You can get a full of list of flags and their explanations by typing ./grinn --help in the terminal (or grinn --help if the executable is not in the current working directory) . Some examples are included below:

The following command will take 3otj_typsin_psfgen.pdb, 3otj_trypsin_psfgen.psf and 3otj_trypsin_25_50ns_dry_str25_aligned.dcd and par_all27_prot_lipid_na.inp as input files from the current working directory, assume that namd2 is present in the executable search path, apply a stride of 10 on the input trajectory and start an interaction energy calculation using 16 CPU cores by taking only residue pairs whose centers-of-mass come closer than 20 Angstroms in at least 75% of the trajectory frames with a 12 Angstroms cutoff for non-bonded energy computation.

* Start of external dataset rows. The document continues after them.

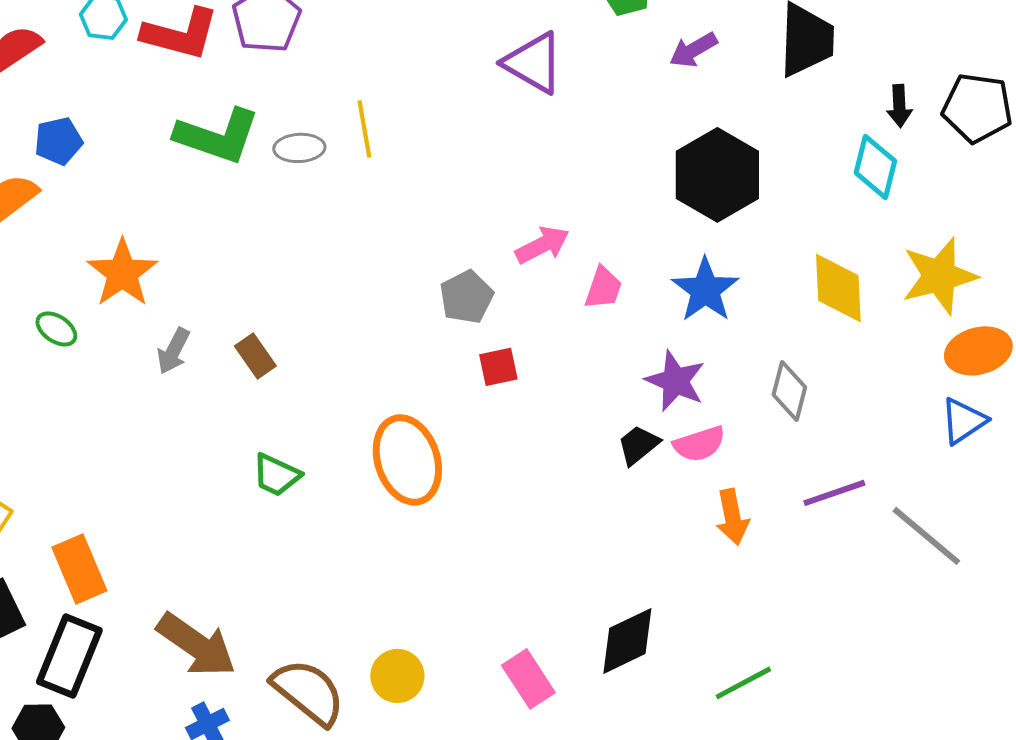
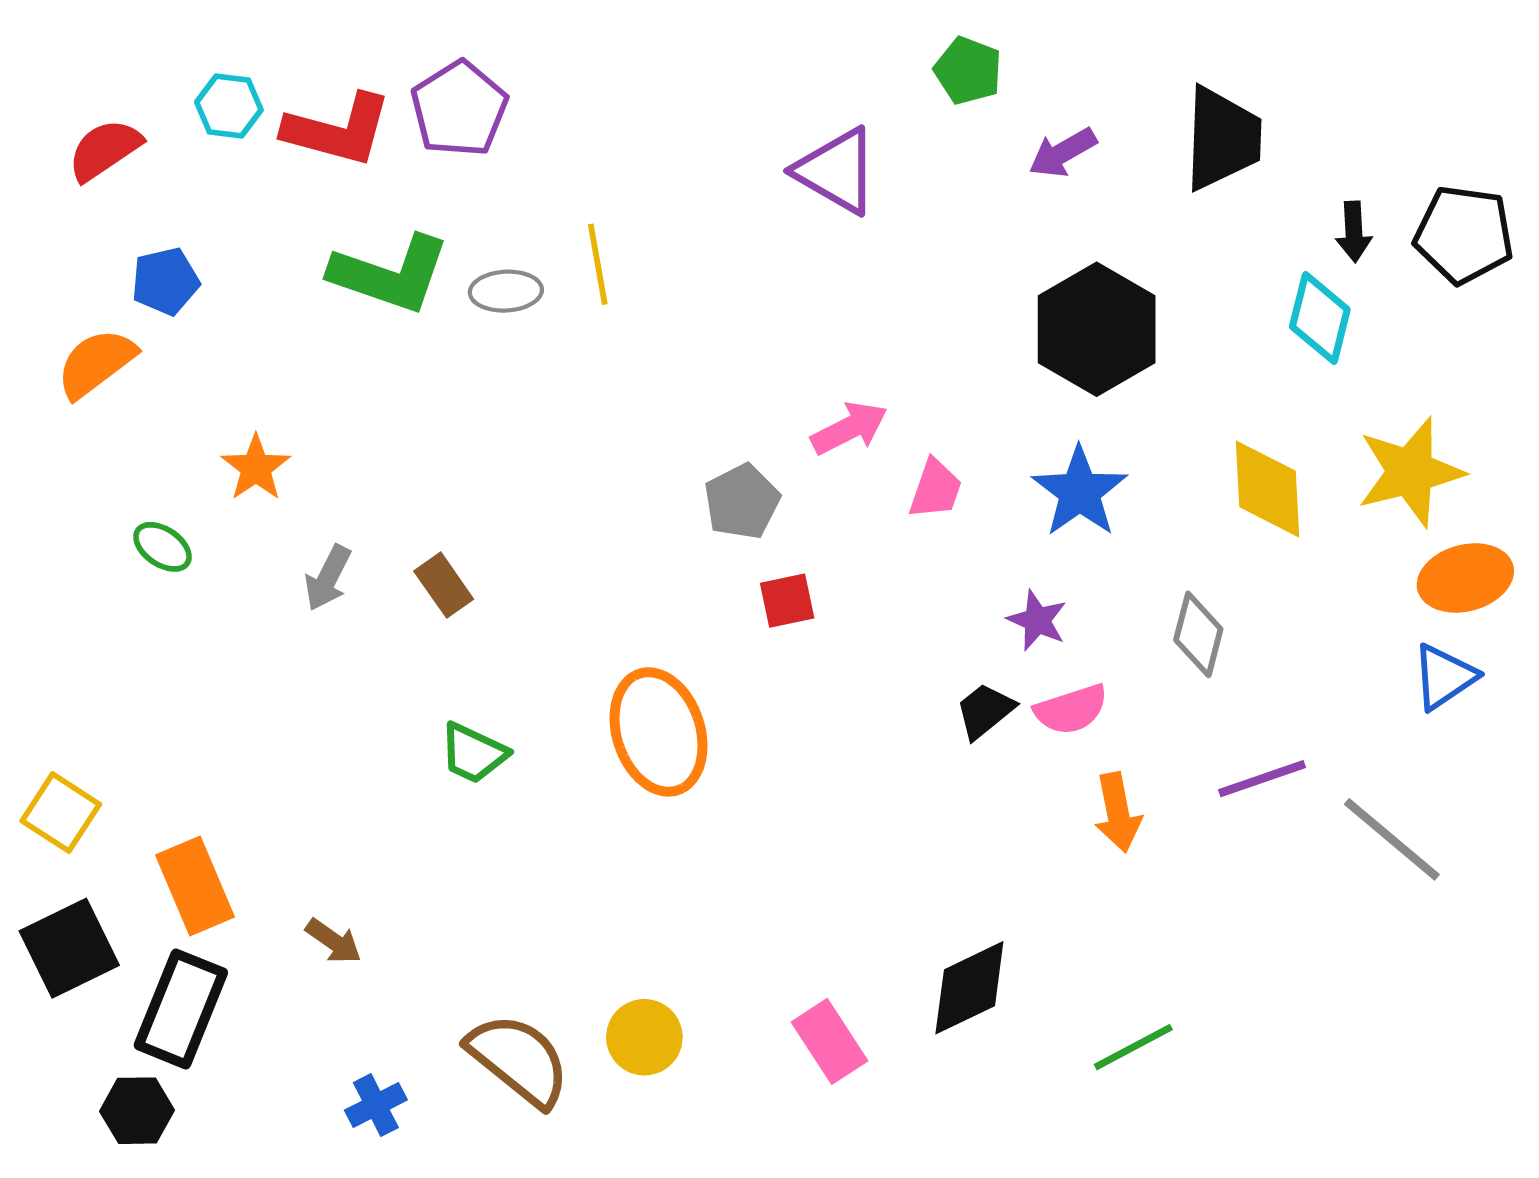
orange star: (122, 273) -> (256, 468), size x0.7
purple star: (675, 381) -> (1037, 620), size x0.7
brown arrow: (196, 645) -> (333, 941), moved, size x0.5

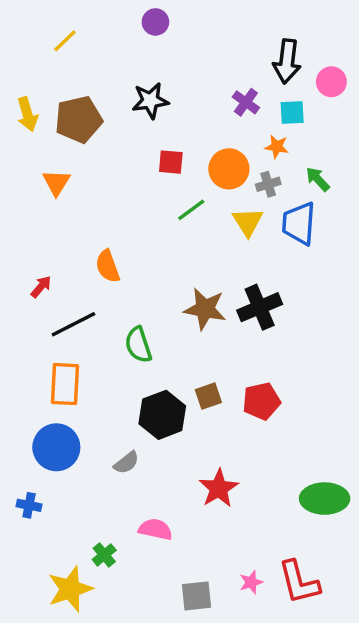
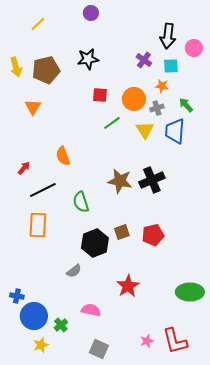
blue circle: (56, 447) -> (34, 316), moved
yellow star: (70, 589) -> (41, 345), size x0.6
gray square: (196, 596) -> (99, 349), moved, turned 30

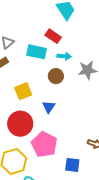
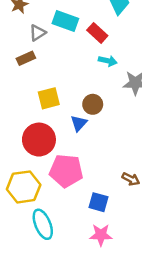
cyan rectangle: (37, 52) -> (65, 21), moved
brown circle: (56, 76) -> (93, 104), moved
pink pentagon: (44, 144) -> (66, 171), turned -30

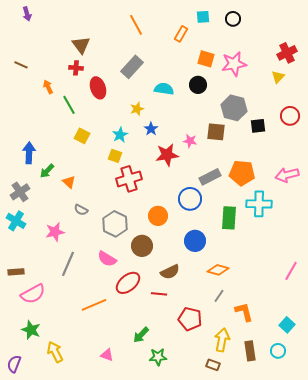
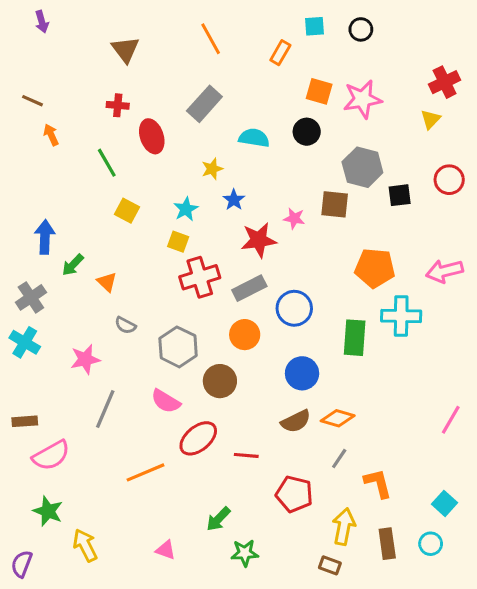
brown triangle: (81, 45) -> (125, 50), moved
orange arrow: (48, 87) -> (51, 135), moved
gray rectangle: (210, 177) -> (249, 288), moved
brown semicircle: (170, 272) -> (296, 421), moved

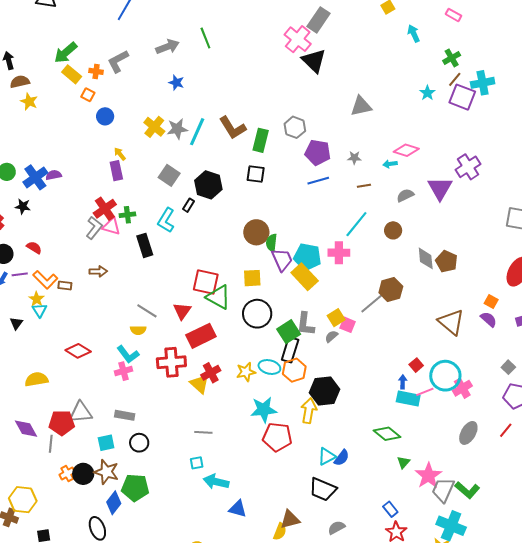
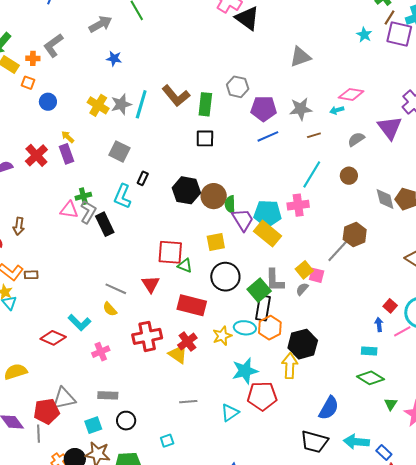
gray star: (354, 158) -> (301, 109), size x1.6
black hexagon: (208, 185) -> (186, 190), moved
red cross: (105, 209) -> (36, 155), moved
gray L-shape: (94, 228) -> (88, 212), moved
brown arrow: (98, 271) -> (19, 226), moved, turned 108
green triangle: (218, 297) -> (185, 266), size x0.6
yellow semicircle: (138, 330) -> (110, 309), turned 56
red rectangle: (201, 336) -> (192, 305), moved, turned 48
cyan L-shape: (128, 354) -> (79, 323), moved
cyan rectangle: (408, 398) -> (369, 351), moved, size x0.7
cyan triangle: (327, 456) -> (230, 413), moved
blue semicircle: (342, 458) -> (329, 408), size x1.4
cyan square: (197, 463) -> (167, 441), moved
cyan arrow: (216, 482) -> (356, 442), moved

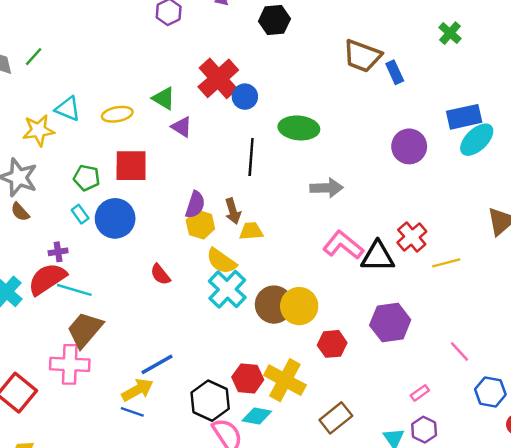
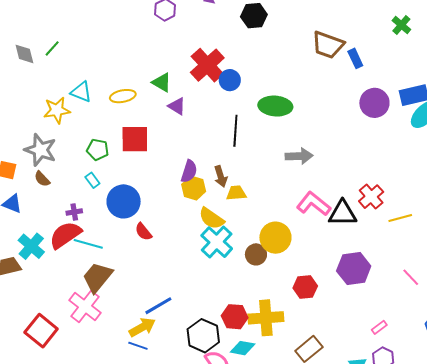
purple circle: (409, 146) -> (374, 103), moved
blue circle: (115, 218) -> (124, 201), moved
red semicircle: (160, 274) -> (143, 232), moved
brown circle: (274, 305) -> (256, 254), size x0.7
yellow circle: (299, 306) -> (275, 238), moved
pink line: (459, 351) -> (411, 277), moved
pink cross: (70, 364) -> (85, 306), turned 36
yellow cross: (285, 380) -> (266, 318), turned -32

The results will be saved to folder grinn_output, which will be created in the current working directory.

$ grinn -calc --pdb 3otj_trypsin_psfgen.pdb --top 3otj_trypsin_psfgen.psf
--traj 3otj_trypsin_25_50ns_dry_str25_aligned.dcd --parameterfile par_all27.inp
--stride 10 --exe namd2 --pairfiltercutoff 20 --cutoff 12 --pairfilterpercentage 0.75
--outfolder grinn_output --numcores 16

The above command does not compute interaction energy correlations. If you want to include interaction energy correlations, you need to provide the --calccorr flag:

$ grinn -calc --pdb 3otj_trypsin_psfgen.pdb --top 3otj_trypsin_psfgen.psf
--traj 3otj_trypsin_25_50ns_dry_str25_aligned.dcd --parameterfile par_all27.inp
--stride 10 --exe namd2 --pairfiltercutoff 20 --cutoff 12 --pairfilterpercentage 0.75
--outfolder grinn_output --numcores 16 --calccorr --corrintencutoff 1

This will include correlation calculations for average interaction energies above 1 kcal/mol.

Alternatively, you can compute correlations separately after using -calc mode with the --calccorr flag. For this, use the -corr mode. This time, you need to provide the path to the CSV file that includes interaction energy time series. The results will be stored in the folder in which this CSV file is located.

$ grinn -corr --corrinfile grinn_output/energies_intEnTotal.csv

For GROMACS-generated data, just replace the --exe flag with the path to the gmx executable (or type --exe gmx if gmx is available in the executable search path), use --tpr flag instead of --pdb and provide your TOP and XTC/TRR files instead of PSF and DCD files as above.